En realidad es un número, pero yo ya lo he adoptado como un
símbolo, aunque los números, antes de ser cifras, son símbolos, ¿no? Entonces
yo me quedo con la juventud del 6, no con su madurez.
No es simétrico. La simetría es clara y va de frente, y parece ser que a mí siempre me ha gustado meterme en líos. Trato de romper la simetría inconscientemente, buscando encontrar algo estimulante al hacerlo. Es aburrida, predecible. La complejidad le
guarda a una más sorpresas. Hace que nada sea único, y qué hay mejor que tener
un sitio favorito, un libro favorito, unos labios favoritos, una persona
favorita y no dos iguales.
El seis no es simétrico, es un rebelde. Se negó a ser un círculo, rematadamente simétrico, poniéndose una cresta. Se la puso como
advertencia, “Ojo, que no soy un círculo, no soy redondo porque no quiero.
No soy un cero, soy un seis.”
Además le declara la guerra a la línea recta, a la
continuidad, al orden y al número 11. Le da voz a su madre, la línea curva,
para que hable por él, sensual como es la letra “S” que puso en su nombre.

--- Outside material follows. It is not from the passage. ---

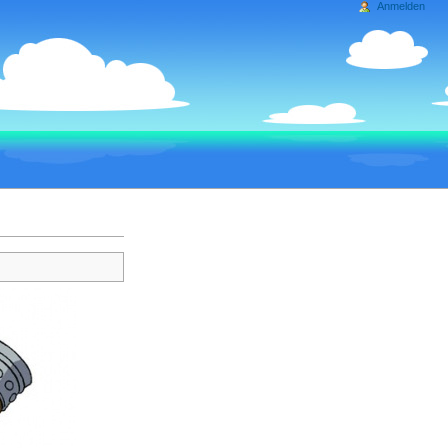
Anmelden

Una vez el seis se miró a sí mismo en un espejo cóncavo, y en vez de ver su cresta vio su rabo. Era el número nueve, mirándole. O tal vez fuese él mismo boca abajo, su yo más igual y opuesto. Se enamoró, quiso tocarlo y abrazarlo, pero las yemas de sus dedos chocaron contra el frío espejo. Había dos números entre ellos que les separaban.
Esta es la historia de amor entre el 6 y el 9, cuando el 7 y el 8 no miran, se guiñan el ojo que ambos tienen, soñando con fundirse el uno con el otro, ahora sí, en una simetría que solo pueden sentir juntos y que nadie más entiende.